Scientific classification
- Kingdom: Animalia
- Phylum: Chordata
- Class: Mammalia
- Order: Rodentia
- Family: Sciuridae
- Genus: Spermophilus
- Species: S. musicus
- Binomial name: Spermophilus musicus Ménétries, 1832

= Caucasian Mountain ground squirrel =

- Genus: Spermophilus
- Species: musicus
- Authority: Ménétries, 1832
- Conservation status: LC

Species of rodent

The Caucasian Mountain ground squirrel (Spermophilus musicus) is a species of rodent in the family Sciuridae. Its taxonomic status has been the subject of much debate, and it has at times been treated as a subspecies of the little ground squirrel.
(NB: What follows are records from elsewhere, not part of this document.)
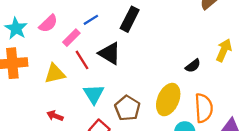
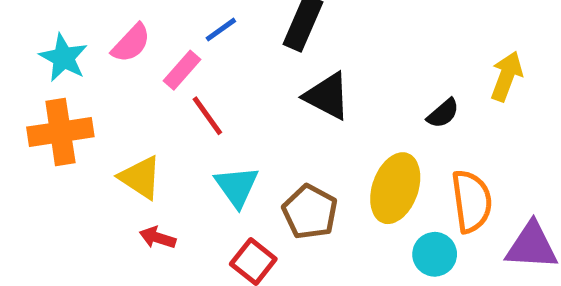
black triangle: (110, 53) -> (327, 96), moved
yellow triangle: (55, 74) -> (140, 177), moved, turned 50

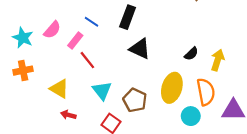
blue line: (221, 30) -> (92, 22), turned 72
yellow arrow: (507, 76) -> (218, 60), moved
orange cross: (60, 132) -> (23, 71), size x0.7

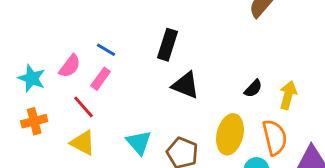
blue line: (92, 22) -> (106, 50), moved
red line: (87, 60) -> (84, 107), moved

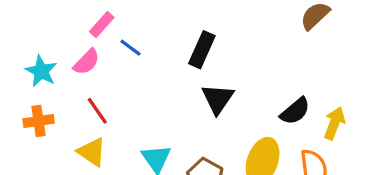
pink rectangle: (101, 79) -> (102, 25), moved
black triangle: (186, 85) -> (218, 99), turned 36
black semicircle: (253, 89) -> (295, 111), size x1.4

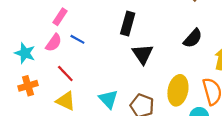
blue line: (130, 48) -> (77, 39), moved
black semicircle: (295, 111) -> (193, 38), moved

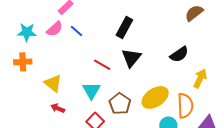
cyan star: (25, 53) -> (27, 32), turned -30
red line: (65, 73) -> (102, 65), moved, turned -30
yellow ellipse: (178, 90) -> (155, 97), turned 32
It was formerly considered endemic to the North Caucasus (Kabardino-Balkaria and North Ossetia-Alania), but a 2024 analysis suggested that all populations of the little ground squirrel to the west of the Volga River should be included in this species. According to this definition, the Caucasian ground squirrel is widespread, ranging from Dagestan to Crimea and between the Dnieper and the Volga. It is not distributed in the Kuban, and the population in the North Caucasus (the population originally referred to as Spermophilus musicus) is isolated.

Despite its small range, Spermophilus musicus is considered a species of least concern by the IUCN Red List, as it is common within its range and the population is growing.